DATA PROVIDED >>
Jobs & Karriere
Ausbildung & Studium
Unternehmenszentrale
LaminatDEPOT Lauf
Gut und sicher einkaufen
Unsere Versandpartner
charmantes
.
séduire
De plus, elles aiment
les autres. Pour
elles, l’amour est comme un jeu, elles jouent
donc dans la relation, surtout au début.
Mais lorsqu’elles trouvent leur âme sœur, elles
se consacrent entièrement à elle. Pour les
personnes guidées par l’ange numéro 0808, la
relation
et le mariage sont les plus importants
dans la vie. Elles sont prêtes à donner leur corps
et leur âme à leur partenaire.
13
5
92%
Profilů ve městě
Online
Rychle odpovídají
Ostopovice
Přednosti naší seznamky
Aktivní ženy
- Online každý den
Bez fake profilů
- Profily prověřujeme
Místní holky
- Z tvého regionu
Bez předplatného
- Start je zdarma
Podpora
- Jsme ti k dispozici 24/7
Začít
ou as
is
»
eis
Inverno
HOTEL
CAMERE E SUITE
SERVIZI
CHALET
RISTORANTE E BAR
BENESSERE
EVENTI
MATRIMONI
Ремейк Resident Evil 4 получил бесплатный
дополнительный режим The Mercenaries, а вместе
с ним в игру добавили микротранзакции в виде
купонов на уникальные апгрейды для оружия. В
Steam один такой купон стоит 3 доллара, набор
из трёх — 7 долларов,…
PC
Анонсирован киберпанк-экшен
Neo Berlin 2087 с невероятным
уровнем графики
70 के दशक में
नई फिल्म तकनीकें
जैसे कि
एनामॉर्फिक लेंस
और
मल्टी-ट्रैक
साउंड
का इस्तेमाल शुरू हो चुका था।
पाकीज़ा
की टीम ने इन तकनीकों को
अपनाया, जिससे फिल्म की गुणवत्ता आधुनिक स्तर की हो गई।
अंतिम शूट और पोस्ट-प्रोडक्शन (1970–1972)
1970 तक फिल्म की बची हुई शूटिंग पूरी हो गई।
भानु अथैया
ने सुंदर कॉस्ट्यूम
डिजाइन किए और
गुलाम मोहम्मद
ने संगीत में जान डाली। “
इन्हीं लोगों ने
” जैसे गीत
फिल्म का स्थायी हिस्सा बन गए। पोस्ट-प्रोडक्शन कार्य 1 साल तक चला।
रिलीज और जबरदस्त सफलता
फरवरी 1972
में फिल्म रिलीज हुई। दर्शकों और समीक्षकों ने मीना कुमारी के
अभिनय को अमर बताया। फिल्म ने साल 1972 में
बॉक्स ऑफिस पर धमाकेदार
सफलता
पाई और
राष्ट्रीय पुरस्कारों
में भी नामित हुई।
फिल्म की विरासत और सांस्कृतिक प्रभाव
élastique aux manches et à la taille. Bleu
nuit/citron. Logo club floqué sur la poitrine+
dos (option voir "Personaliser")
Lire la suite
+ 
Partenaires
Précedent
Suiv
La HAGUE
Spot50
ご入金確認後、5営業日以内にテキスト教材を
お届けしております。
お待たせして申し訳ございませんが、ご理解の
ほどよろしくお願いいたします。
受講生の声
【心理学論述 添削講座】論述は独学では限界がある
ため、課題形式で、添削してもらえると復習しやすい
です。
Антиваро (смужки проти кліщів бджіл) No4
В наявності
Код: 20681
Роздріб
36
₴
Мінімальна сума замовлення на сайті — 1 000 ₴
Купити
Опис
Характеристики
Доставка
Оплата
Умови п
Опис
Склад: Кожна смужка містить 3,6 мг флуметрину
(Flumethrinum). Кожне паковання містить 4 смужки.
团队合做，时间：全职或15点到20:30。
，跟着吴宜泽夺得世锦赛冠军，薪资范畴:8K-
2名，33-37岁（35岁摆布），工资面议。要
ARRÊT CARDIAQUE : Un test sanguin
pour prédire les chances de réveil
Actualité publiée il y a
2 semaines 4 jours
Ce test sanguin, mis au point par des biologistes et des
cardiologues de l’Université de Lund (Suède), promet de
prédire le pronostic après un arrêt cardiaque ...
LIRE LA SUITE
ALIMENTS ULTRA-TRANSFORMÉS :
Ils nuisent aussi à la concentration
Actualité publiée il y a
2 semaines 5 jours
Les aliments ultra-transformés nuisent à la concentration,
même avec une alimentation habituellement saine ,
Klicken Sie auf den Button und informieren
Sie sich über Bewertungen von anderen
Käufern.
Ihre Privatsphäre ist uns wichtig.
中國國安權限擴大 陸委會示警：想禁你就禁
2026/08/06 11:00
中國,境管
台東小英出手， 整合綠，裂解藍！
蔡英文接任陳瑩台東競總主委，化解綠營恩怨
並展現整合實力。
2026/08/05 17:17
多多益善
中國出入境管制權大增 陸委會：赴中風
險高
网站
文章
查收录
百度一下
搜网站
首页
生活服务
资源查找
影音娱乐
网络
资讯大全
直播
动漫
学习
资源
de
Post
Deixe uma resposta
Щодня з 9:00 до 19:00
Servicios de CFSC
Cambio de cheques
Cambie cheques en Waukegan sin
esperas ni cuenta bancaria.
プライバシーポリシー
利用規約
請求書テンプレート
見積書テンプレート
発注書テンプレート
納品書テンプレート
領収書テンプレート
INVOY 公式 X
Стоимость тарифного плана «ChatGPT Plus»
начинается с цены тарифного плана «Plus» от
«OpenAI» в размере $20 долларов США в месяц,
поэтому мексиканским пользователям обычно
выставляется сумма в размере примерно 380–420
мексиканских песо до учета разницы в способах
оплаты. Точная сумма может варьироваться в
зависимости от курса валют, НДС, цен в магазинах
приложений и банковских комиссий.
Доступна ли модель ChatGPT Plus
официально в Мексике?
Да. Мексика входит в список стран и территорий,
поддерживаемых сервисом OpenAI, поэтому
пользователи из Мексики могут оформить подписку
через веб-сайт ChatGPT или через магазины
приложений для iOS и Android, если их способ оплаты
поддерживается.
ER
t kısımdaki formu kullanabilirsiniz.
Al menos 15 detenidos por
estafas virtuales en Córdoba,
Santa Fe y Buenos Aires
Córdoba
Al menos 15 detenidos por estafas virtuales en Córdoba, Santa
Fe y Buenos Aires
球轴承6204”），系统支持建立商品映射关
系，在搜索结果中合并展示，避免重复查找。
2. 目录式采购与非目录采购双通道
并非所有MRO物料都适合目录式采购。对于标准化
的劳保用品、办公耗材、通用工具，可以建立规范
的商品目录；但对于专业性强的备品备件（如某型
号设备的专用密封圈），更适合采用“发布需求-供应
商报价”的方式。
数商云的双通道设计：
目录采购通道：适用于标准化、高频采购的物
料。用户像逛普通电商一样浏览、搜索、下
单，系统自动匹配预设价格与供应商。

EXERCISE INSTRUCTIONS >> A word-for-word transcription of all the data is needed.

WRITTEN REPLY >>
Jobs & Karriere
Ausbildung & Studium
Unternehmenszentrale
LaminatDEPOT Lauf
Gut und sicher einkaufen
Unsere Versandpartner
charmantes
.
séduire
De plus, elles aiment
les autres. Pour
elles, l’amour est comme un jeu, elles jouent
donc dans la relation, surtout au début.
Mais lorsqu’elles trouvent leur âme sœur, elles
se consacrent entièrement à elle. Pour les
personnes guidées par l’ange numéro 0808, la
relation
et le mariage sont les plus importants
dans la vie. Elles sont prêtes à donner leur corps
et leur âme à leur partenaire.
13
5
92%
Profilů ve městě
Online
Rychle odpovídají
Ostopovice
Přednosti naší seznamky
Aktivní ženy
- Online každý den
Bez fake profilů
- Profily prověřujeme
Místní holky
- Z tvého regionu
Bez předplatného
- Start je zdarma
Podpora
- Jsme ti k dispozici 24/7
Začít
ou as
is
»
eis
Inverno
HOTEL
CAMERE E SUITE
SERVIZI
CHALET
RISTORANTE E BAR
BENESSERE
EVENTI
MATRIMONI
Ремейк Resident Evil 4 получил бесплатный
дополнительный режим The Mercenaries, а вместе
с ним в игру добавили микротранзакции в виде
купонов на уникальные апгрейды для оружия. В
Steam один такой купон стоит 3 доллара, набор
из трёх — 7 долларов,…
PC
Анонсирован киберпанк-экшен
Neo Berlin 2087 с невероятным
уровнем графики
70 के दशक में
नई फिल्म तकनीकें
जैसे कि
एनामॉर्फिक लेंस
और
मल्टी-ट्रैक
साउंड
का इस्तेमाल शुरू हो चुका था।
पाकीज़ा
की टीम ने इन तकनीकों को
अपनाया, जिससे फिल्म की गुणवत्ता आधुनिक स्तर की हो गई।
अंतिम शूट और पोस्ट-प्रोडक्शन (1970–1972)
1970 तक फिल्म की बची हुई शूटिंग पूरी हो गई।
भानु अथैया
ने सुंदर कॉस्ट्यूम
डिजाइन किए और
गुलाम मोहम्मद
ने संगीत में जान डाली। “
इन्हीं लोगों ने
” जैसे गीत
फिल्म का स्थायी हिस्सा बन गए। पोस्ट-प्रोडक्शन कार्य 1 साल तक चला।
रिलीज और जबरदस्त सफलता
फरवरी 1972
में फिल्म रिलीज हुई। दर्शकों और समीक्षकों ने मीना कुमारी के
अभिनय को अमर बताया। फिल्म ने साल 1972 में
बॉक्स ऑफिस पर धमाकेदार
सफलता
पाई और
राष्ट्रीय पुरस्कारों
में भी नामित हुई।
फिल्म की विरासत और सांस्कृतिक प्रभाव
élastique aux manches et à la taille. Bleu
nuit/citron. Logo club floqué sur la poitrine+
dos (option voir "Personaliser")
Lire la suite
+ 
Partenaires
Précedent
Suiv
La HAGUE
Spot50
ご入金確認後、5営業日以内にテキスト教材を
お届けしております。
お待たせして申し訳ございませんが、ご理解の
ほどよろしくお願いいたします。
受講生の声
【心理学論述 添削講座】論述は独学では限界がある
ため、課題形式で、添削してもらえると復習しやすい
です。
Антиваро (смужки проти кліщів бджіл) No4
В наявності
Код: 20681
Роздріб
36
₴
Мінімальна сума замовлення на сайті — 1 000 ₴
Купити
Опис
Характеристики
Доставка
Оплата
Умови п
Опис
Склад: Кожна смужка містить 3,6 мг флуметрину
(Flumethrinum). Кожне паковання містить 4 смужки.
团队合做，时间：全职或15点到20:30。
，跟着吴宜泽夺得世锦赛冠军，薪资范畴:8K-
2名，33-37岁（35岁摆布），工资面议。要
ARRÊT CARDIAQUE : Un test sanguin
pour prédire les chances de réveil
Actualité publiée il y a
2 semaines 4 jours
Ce test sanguin, mis au point par des biologistes et des
cardiologues de l’Université de Lund (Suède), promet de
prédire le pronostic après un arrêt cardiaque ...
LIRE LA SUITE
ALIMENTS ULTRA-TRANSFORMÉS :
Ils nuisent aussi à la concentration
Actualité publiée il y a
2 semaines 5 jours
Les aliments ultra-transformés nuisent à la concentration,
même avec une alimentation habituellement saine ,
Klicken Sie auf den Button und informieren
Sie sich über Bewertungen von anderen
Käufern.
Ihre Privatsphäre ist uns wichtig.
中國國安權限擴大 陸委會示警：想禁你就禁
2026/08/06 11:00
中國,境管
台東小英出手， 整合綠，裂解藍！
蔡英文接任陳瑩台東競總主委，化解綠營恩怨
並展現整合實力。
2026/08/05 17:17
多多益善
中國出入境管制權大增 陸委會：赴中風
險高
网站
文章
查收录
百度一下
搜网站
首页
生活服务
资源查找
影音娱乐
网络
资讯大全
直播
动漫
学习
资源
de
Post
Deixe uma resposta
Щодня з 9:00 до 19:00
Servicios de CFSC
Cambio de cheques
Cambie cheques en Waukegan sin
esperas ni cuenta bancaria.
プライバシーポリシー
利用規約
請求書テンプレート
見積書テンプレート
発注書テンプレート
納品書テンプレート
領収書テンプレート
INVOY 公式 X
Стоимость тарифного плана «ChatGPT Plus»
начинается с цены тарифного плана «Plus» от
«OpenAI» в размере $20 долларов США в месяц,
поэтому мексиканским пользователям обычно
выставляется сумма в размере примерно 380–420
мексиканских песо до учета разницы в способах
оплаты. Точная сумма может варьироваться в
зависимости от курса валют, НДС, цен в магазинах
приложений и банковских комиссий.
Доступна ли модель ChatGPT Plus
официально в Мексике?
Да. Мексика входит в список стран и территорий,
поддерживаемых сервисом OpenAI, поэтому
пользователи из Мексики могут оформить подписку
через веб-сайт ChatGPT или через магазины
приложений для iOS и Android, если их способ оплаты
поддерживается.
ER
t kısımdaki formu kullanabilirsiniz.
Al menos 15 detenidos por
estafas virtuales en Córdoba,
Santa Fe y Buenos Aires
Córdoba
Al menos 15 detenidos por estafas virtuales en Córdoba, Santa
Fe y Buenos Aires
球轴承6204”），系统支持建立商品映射关
系，在搜索结果中合并展示，避免重复查找。
2. 目录式采购与非目录采购双通道
并非所有MRO物料都适合目录式采购。对于标准化
的劳保用品、办公耗材、通用工具，可以建立规范
的商品目录；但对于专业性强的备品备件（如某型
号设备的专用密封圈），更适合采用“发布需求-供应
商报价”的方式。
数商云的双通道设计：
目录采购通道：适用于标准化、高频采购的物
料。用户像逛普通电商一样浏览、搜索、下
单，系统自动匹配预设价格与供应商。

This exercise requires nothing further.